Monday, November 09, 2020

CORRUPTION FIGHTER 
Mexican president orders inquiry into report that aide paid shell firms

MEXICO CITY (Reuters) - Mexican President Andres Manuel Lopez Obrador urged authorities on Monday to look into a report accusing a top aide of financial impropriety, while calling it part of a media campaign aimed at bringing his administration into disrepute.
© Reuters/HENRY ROMERO FILE PHOTO: Mexican President Andres Manuel Lopez Obrador delivers his second state of the union address at National Palace in Mexico City

Newspaper El Universal said Lopez Obrador's private secretary Alejandro Esquer had hired shell companies in the 2018 presidential election campaign when Esquer was finance secretary of the ruling National Regeneration Movement party (MORENA).


One of the companies the paper said Esquer had paid for campaign-related services was in September included in a list of firms found by federal tax authorities to lack the means to provide the services advertised in its receipts.

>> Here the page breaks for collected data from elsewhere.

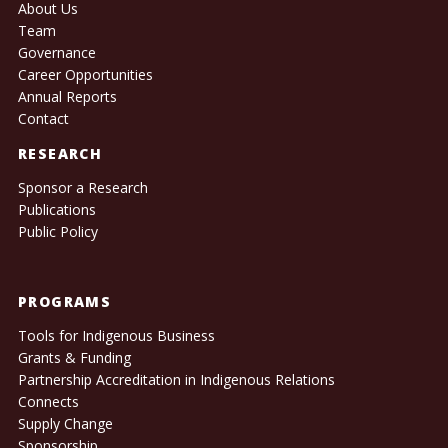
About Us
Team
Governance
Career Opportunities
Annual Reports
Contact
RESEARCH
Sponsor a Research
Publications
Public Policy
PROGRAMS
Tools for Indigenous Business
Grants & Funding
Partnership Accreditation in Indigenous Relations
Connects
Supply Change
Sponsorship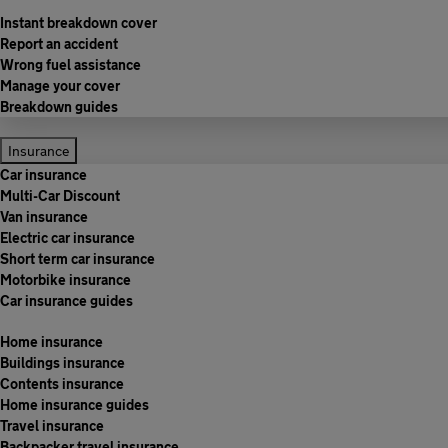
Instant breakdown cover
Report an accident
Wrong fuel assistance
Manage your cover
Breakdown guides
Insurance
Car insurance
Multi-Car Discount
Van insurance
Electric car insurance
Short term car insurance
Motorbike insurance
Car insurance guides
Home insurance
Buildings insurance
Contents insurance
Home insurance guides
Travel insurance
Backpacker travel insurance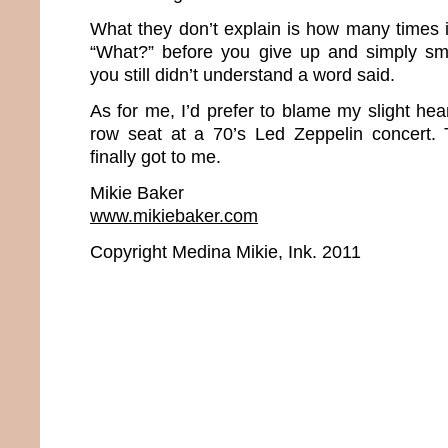
What they don’t explain is how many times i
“What?” before you give up and simply s
you still didn’t understand a word said.
As for me, I’d prefer to blame my slight hear
row seat at a 70’s Led Zeppelin concert. 
finally got to me.
Mikie Baker
www.mikiebaker.com
Copyright Medina Mikie, Ink. 2011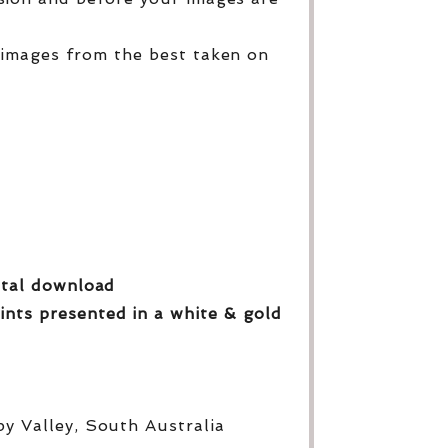
 images from the best taken on
gital download
ints presented in a white & gold
py Valley, South Australia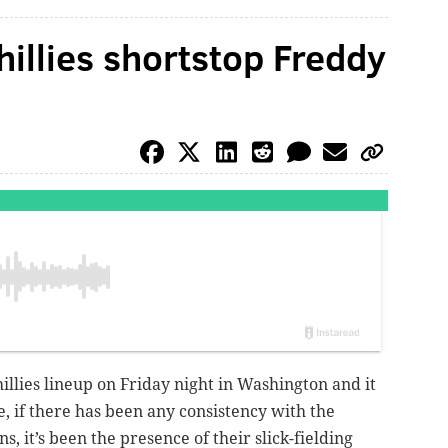
hillies shortstop Freddy
illies lineup on Friday night in Washington and it
 if there has been any consistency with the
ns, it’s been the presence of their slick-fielding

The report was the latest question mark about the probity of people close to Lopez Obrador, who has made fighting corruption the cornerstone of his administration. The president's office did not reply to a request for comment from Esquer.

Responding to questions about the report in a regular news conference, Lopez Obrador said he was unaware of the alleged contracts and that the matter should be "looked into".

Calling the report "part of the campaign to discredit our government", Lopez Obrador said authorities would make their findings public in due course.

Separately, the head of the finance ministry's financial intelligence unit, Santiago Nieto, told news network Milenio his office had not found anything to incriminate a brother of the president over revelations that surfaced a few months ago.

In August, videos were leaked of the brother, Pio Lopez Obrador, receiving cash in 2015 from a man during a regional election campaign. The man later won a post in the government when Lopez Obrador took office in December 2018.

The president described the cash as contributions to his political movement but ordered federal prosecutors to investigate. They have yet to declare their findings.